-- TASK INSTRUCTIONS --
Across the records below, count the lines that contain "nhóm" and write down only the count.

-- DATA SHOWN --
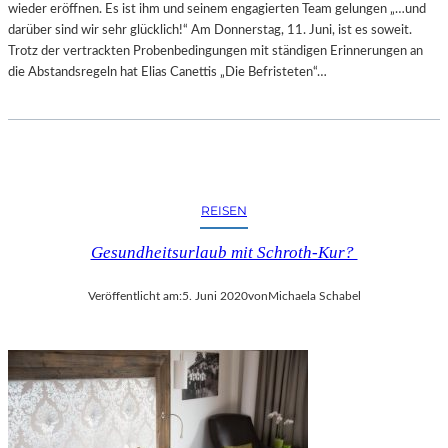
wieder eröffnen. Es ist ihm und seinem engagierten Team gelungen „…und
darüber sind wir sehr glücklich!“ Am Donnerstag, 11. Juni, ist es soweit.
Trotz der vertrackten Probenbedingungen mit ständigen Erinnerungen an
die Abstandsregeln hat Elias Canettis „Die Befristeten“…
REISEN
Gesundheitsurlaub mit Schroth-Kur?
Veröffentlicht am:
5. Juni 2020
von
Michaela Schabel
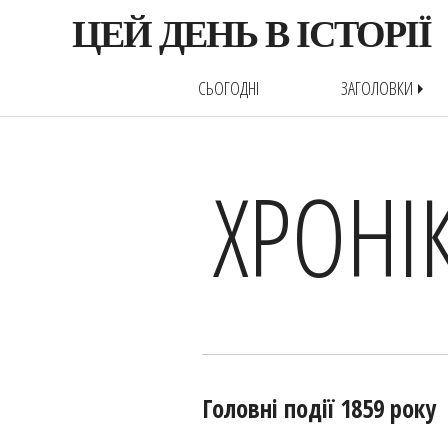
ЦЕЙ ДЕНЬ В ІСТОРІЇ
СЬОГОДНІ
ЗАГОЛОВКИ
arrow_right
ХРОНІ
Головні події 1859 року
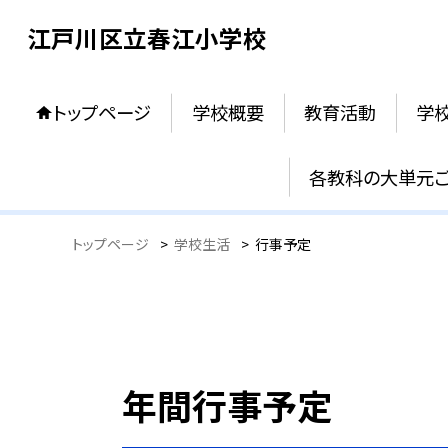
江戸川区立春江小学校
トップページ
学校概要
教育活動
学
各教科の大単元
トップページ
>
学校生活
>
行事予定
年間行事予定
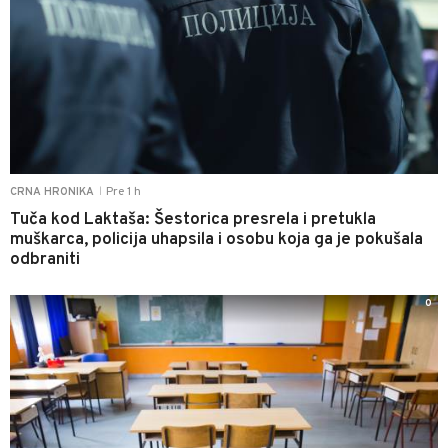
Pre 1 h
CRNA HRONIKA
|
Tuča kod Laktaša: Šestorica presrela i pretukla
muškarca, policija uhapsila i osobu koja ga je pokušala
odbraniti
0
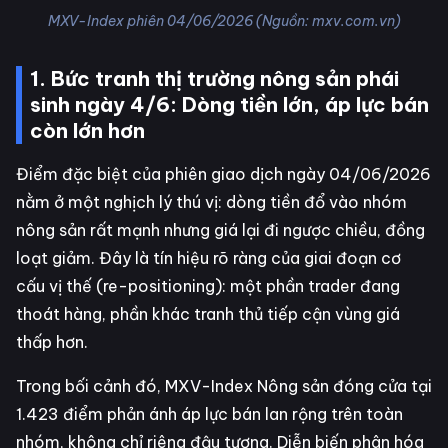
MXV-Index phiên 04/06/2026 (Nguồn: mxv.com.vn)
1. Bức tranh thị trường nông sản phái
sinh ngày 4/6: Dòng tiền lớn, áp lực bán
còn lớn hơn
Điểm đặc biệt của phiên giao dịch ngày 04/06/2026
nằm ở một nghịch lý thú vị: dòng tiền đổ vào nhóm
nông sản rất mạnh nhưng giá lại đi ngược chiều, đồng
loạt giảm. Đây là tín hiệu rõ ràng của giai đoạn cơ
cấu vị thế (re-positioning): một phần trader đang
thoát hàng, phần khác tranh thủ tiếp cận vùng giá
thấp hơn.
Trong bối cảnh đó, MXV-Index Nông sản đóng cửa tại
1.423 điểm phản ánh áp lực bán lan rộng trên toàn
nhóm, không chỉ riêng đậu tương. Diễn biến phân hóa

--

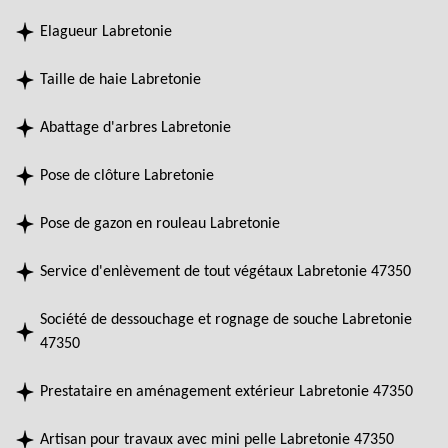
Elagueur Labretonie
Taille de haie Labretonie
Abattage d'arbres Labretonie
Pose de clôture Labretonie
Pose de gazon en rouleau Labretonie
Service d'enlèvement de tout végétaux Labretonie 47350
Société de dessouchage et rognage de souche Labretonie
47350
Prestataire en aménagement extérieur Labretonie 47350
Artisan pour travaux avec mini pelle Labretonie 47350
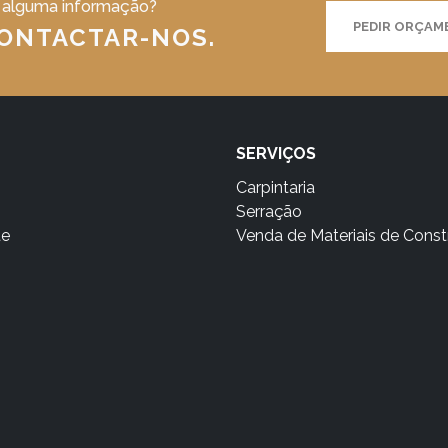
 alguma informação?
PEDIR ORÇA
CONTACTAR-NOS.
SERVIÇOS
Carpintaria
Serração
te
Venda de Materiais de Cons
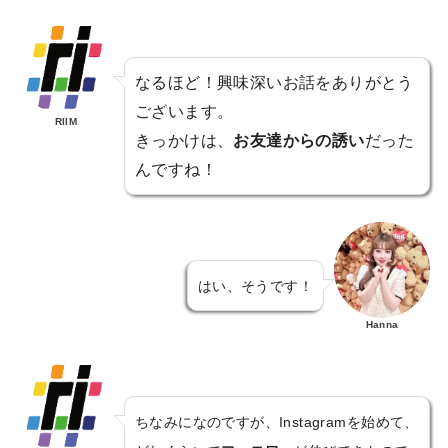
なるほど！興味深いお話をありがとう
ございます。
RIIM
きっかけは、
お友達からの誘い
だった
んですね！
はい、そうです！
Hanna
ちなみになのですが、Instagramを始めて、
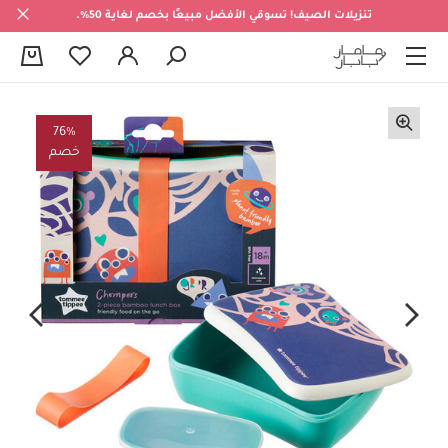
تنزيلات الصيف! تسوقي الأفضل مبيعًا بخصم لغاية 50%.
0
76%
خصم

-- ANSWER TO THE EXERCISE --
2